- Assigned task:
Could you copy the records below exactly, keeping none of the images?

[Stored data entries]
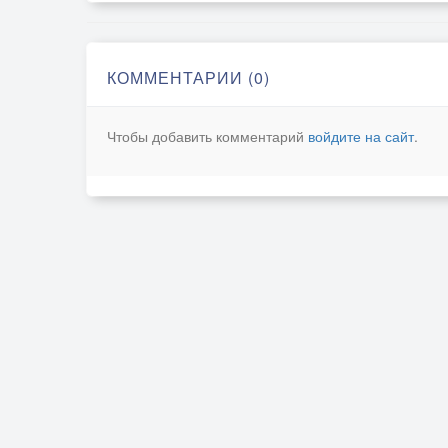
КОММЕНТАРИИ (0)
Чтобы добавить комментарий
войдите на сайт
.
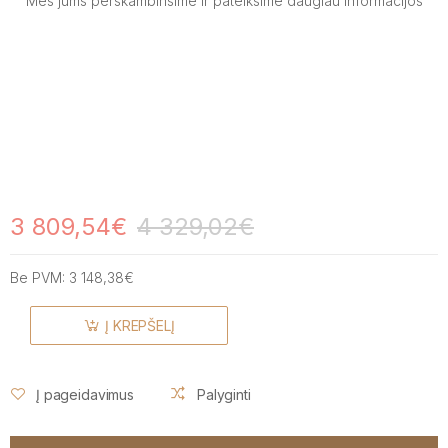
Mes jums perskambinsime ir pateiksime daugiau informacijos
3 809,54€
4 329,02€
Be PVM:
3 148,38€
Į KREPŠELĮ
Į pageidavimus
Palyginti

- Answer space:
КОММЕНТАРИИ (0)
Чтобы добавить комментарий
войдите на сайт
.
Mes jums perskambinsime ir pateiksime daugiau informacijos
3 809,54€
4 329,02€
Be PVM:
3 148,38€
Į KREPŠELĮ
Į pageidavimus
Palyginti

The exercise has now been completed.